Das Sozialgericht (SG) Nürnberg hob den Bescheid auf (Urteil vom 3. Juni 1958). Auf die Berufung der Beklagten stellte ihn das Bayerische Landessozialgericht (LSG) wieder her, soweit darin Beitragsschulden zur AnV aufgerechnet wurden (Urteil vom 19. Juli 1960). Die Beteiligten streiten noch darüber, ob die Beklagte wenigstens in diesem Umfang aufrechnen durfte.
Das LSG stimmte der Beklagten zu, daß der Kläger für die Beitragsschulden der GmbH hafte. Es folgte der zivilgerichtlichen Rechtsprechung, die trotz der rechtlichen Selbständigkeit der GmbH unter besonderen Umständen - wenn Treu und Glauben dies fordern - den Alleingesellschafter mit seinem Vermögen für die Schulden der Gesellschaft einstehen läßt. Diese besonderen Umstände erblickte das LSG in der Bestrafung des Klägers wegen betrügerischen Bankrotts und in seiner Pflicht als Geschäftsführer, für die Abführung der Beiträge zu sorgen.
Der Kläger legte die vom LSG zugelassene Revision ein mit dem Antrag,
das Berufungsurteil aufzuheben, soweit es das erstinstanzliche Urteil abändert, dieses wiederherzustellen und die Kosten der 2. und 3. Instanz der Beklagten und den Beigeladenen aufzuerlegen.
Er rügte Verstöße gegen das materielle und prozessuale Recht: Das LSG habe weder tatsächlich noch rechtlich ausreichend dargetan, warum er für die behaupteten Beitragsschulden der GmbH hafte; es habe zwischen der Schadenshaftung des Geschäftsführers und der Haftung des Alleingesellschafters nicht unterschieden sowie verkannt, daß bürgerlich-rechtliche Ansprüche streitig seien, über die weder die Beklagte noch die Sozialgerichte entscheiden könnten; nach § 78 AVG dürfe mit Ansprüchen dieser Art gegen den Rentenanspruch gar nicht aufgerechnet werden.

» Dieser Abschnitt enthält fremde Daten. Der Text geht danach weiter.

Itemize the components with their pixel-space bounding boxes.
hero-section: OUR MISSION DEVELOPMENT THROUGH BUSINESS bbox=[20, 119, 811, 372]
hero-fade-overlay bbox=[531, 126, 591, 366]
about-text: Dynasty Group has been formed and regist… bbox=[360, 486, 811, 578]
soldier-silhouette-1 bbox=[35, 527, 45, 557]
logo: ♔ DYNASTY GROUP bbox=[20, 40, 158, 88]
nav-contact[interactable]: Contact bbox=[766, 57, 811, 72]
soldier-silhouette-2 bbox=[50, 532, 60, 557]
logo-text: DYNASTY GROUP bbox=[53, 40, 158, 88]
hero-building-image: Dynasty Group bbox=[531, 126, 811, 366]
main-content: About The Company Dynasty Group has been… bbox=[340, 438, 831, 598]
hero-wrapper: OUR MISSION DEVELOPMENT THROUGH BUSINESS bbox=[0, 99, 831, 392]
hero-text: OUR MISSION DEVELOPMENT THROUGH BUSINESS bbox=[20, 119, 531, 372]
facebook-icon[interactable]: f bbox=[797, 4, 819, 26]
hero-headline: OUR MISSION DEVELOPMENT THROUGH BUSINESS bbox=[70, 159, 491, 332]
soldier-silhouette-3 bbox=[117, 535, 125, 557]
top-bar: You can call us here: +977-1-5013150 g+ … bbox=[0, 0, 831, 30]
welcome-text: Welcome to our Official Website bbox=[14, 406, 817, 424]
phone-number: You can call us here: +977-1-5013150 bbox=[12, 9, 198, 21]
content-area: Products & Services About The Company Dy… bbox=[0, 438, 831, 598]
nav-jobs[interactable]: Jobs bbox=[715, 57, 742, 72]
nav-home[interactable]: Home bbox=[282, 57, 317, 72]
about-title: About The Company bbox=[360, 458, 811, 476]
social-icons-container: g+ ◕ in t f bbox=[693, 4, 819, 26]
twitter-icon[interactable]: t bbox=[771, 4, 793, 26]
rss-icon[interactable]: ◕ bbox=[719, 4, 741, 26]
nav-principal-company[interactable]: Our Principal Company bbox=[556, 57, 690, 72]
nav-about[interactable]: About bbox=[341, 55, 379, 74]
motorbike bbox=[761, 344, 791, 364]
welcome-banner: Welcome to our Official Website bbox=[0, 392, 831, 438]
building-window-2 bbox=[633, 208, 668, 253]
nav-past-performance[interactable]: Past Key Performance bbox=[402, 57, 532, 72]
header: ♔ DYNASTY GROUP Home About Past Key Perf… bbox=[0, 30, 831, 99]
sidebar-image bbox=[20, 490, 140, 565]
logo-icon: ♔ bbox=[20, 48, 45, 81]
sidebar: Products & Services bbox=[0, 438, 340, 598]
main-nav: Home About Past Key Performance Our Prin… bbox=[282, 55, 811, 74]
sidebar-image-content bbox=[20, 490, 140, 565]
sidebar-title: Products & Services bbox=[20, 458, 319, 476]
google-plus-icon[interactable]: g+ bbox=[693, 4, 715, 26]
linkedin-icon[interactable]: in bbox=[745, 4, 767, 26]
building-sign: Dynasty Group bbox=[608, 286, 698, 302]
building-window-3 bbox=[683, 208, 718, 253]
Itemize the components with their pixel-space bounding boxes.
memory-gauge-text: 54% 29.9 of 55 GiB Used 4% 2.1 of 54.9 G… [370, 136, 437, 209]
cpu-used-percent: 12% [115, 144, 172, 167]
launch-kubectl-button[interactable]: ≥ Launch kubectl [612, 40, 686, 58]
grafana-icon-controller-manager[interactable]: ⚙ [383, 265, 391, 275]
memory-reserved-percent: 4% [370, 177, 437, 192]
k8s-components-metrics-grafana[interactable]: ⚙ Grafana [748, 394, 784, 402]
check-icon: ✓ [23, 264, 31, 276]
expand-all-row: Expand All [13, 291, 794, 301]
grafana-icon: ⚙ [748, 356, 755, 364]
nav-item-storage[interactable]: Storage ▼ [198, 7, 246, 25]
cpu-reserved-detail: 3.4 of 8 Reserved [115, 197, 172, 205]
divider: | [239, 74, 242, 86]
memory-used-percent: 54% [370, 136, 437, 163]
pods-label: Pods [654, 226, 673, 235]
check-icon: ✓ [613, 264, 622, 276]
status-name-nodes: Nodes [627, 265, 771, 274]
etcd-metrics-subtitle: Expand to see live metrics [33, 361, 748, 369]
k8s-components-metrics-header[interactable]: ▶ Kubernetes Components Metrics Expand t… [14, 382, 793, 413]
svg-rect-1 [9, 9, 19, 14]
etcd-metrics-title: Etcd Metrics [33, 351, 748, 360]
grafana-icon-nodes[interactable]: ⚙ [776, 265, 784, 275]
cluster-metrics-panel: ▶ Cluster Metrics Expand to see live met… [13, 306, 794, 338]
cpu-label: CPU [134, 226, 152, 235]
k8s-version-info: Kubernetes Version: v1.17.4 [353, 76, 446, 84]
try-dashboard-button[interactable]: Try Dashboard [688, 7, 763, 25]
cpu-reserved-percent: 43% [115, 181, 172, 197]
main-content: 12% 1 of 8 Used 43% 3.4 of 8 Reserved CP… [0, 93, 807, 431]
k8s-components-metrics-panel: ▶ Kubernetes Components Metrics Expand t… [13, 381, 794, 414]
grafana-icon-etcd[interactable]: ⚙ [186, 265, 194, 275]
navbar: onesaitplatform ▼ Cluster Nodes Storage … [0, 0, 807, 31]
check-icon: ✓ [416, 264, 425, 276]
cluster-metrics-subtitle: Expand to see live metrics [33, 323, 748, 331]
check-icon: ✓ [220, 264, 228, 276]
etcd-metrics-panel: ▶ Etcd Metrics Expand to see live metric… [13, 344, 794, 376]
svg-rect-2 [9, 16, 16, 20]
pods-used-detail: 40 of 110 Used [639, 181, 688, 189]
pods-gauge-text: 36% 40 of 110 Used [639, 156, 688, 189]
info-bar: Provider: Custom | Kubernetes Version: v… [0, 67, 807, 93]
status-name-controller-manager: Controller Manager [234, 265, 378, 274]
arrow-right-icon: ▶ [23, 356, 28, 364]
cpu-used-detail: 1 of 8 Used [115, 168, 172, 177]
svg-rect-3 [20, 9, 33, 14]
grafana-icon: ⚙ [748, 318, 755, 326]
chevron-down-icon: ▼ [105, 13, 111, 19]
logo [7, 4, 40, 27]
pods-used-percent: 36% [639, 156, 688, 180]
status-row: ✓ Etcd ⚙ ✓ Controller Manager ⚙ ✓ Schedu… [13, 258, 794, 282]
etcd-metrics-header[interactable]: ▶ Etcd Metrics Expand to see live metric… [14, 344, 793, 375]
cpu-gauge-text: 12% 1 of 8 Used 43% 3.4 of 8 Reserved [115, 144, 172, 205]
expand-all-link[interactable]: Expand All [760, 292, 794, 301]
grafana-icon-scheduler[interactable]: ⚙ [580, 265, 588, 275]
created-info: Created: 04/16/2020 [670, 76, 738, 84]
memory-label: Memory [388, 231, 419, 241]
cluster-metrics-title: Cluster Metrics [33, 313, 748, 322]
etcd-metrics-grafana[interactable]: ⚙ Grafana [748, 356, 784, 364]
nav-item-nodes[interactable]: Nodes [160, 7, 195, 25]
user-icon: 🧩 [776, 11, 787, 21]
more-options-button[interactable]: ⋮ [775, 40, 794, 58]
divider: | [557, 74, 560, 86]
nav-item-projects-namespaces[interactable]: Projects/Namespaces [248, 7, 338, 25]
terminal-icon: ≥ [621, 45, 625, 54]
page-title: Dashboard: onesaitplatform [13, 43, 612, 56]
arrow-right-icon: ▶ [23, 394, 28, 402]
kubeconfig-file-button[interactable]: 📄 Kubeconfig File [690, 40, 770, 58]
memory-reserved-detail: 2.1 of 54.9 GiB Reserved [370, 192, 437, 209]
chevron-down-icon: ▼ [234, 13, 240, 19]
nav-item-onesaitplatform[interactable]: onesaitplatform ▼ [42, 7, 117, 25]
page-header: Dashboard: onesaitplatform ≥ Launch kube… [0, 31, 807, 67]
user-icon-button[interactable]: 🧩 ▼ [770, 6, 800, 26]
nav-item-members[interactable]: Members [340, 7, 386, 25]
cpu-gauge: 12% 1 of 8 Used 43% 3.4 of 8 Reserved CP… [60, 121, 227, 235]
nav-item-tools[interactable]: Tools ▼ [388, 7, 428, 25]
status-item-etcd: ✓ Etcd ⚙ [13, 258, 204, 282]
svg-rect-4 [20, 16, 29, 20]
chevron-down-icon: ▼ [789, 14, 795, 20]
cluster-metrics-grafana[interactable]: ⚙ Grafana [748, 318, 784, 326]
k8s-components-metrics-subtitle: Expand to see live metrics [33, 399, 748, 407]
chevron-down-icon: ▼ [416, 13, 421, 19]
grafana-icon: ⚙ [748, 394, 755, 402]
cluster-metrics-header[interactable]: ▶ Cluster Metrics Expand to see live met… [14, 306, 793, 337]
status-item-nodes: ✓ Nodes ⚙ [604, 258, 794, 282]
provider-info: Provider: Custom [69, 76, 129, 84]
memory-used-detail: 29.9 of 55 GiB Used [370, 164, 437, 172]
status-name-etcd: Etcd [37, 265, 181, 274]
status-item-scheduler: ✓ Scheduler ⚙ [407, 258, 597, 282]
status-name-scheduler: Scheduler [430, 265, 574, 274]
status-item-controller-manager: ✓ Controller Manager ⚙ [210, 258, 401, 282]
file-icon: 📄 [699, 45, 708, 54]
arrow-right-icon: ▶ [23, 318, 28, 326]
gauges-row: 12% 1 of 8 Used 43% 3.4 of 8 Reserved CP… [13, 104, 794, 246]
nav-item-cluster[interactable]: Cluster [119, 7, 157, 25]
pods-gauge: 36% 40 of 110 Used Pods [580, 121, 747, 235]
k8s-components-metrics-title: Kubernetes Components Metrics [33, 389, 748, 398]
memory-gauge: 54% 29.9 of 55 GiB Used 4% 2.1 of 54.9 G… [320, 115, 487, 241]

Die Beklagte und die Beigeladenen beantragten die Zurückweisung der Revision.
Die Revision ist zulässig. Auf sie hin ist das Berufungsurteil im angefochtenen Teil - soweit es der Berufung der Beklagten stattgegeben hat - und in der Kostenentscheidung aufzuheben. Das LSG muß nochmals verhandeln und entscheiden, ob der Bescheid vom 31. Oktober 1957 rechtmäßig ist, soweit die Beklagte mit den Beitragsschulden zur AnV gegen den Rentenanspruch des Klägers aufgerechnet hat.
Die Befugnis der Sozialgerichte, über den Klageanspruch zu entscheiden, wird durch den Hinweis des Klägers auf den angeblich bürgerlich-rechtlichen Charakter der von der Beklagten geltend gemachten Gegenforderung nicht in Zweifel gezogen. Es ist nicht klar, ob der Kläger mit diesem Einwand schon die Zulässigkeit seiner eigenen Klage bestreiten will. Jedenfalls ist für sie der Rechtsweg zu den Sozialgerichten gegeben, weil die Anfechtungsklage, die der Kläger gegen den die Aufrechnung verfügenden Verwaltungsakt der Beklagten erhoben hat (§ 54 Abs. 1 des Sozialgerichtsgesetzes - SGG -), eine öffentlich-rechtliche Streitigkeit in einer Angelegenheit der Sozialversicherung (§ 51 Abs. 1 SGG) betrifft. Die Beteiligten streiten, ob der angefochtene Verwaltungsakt rechtmäßig ist. Dieser Verwaltungsakt regelt die Erfüllung eines Rentenanspruchs aus der AnV, mithin eine Angelegenheit der Sozialversicherung. Alle übrigen Streitfragen sind nur Vorfragen der Rechtmäßigkeit dieses Verwaltungsakts, die die Zulässigkeit der Klage nicht berühren.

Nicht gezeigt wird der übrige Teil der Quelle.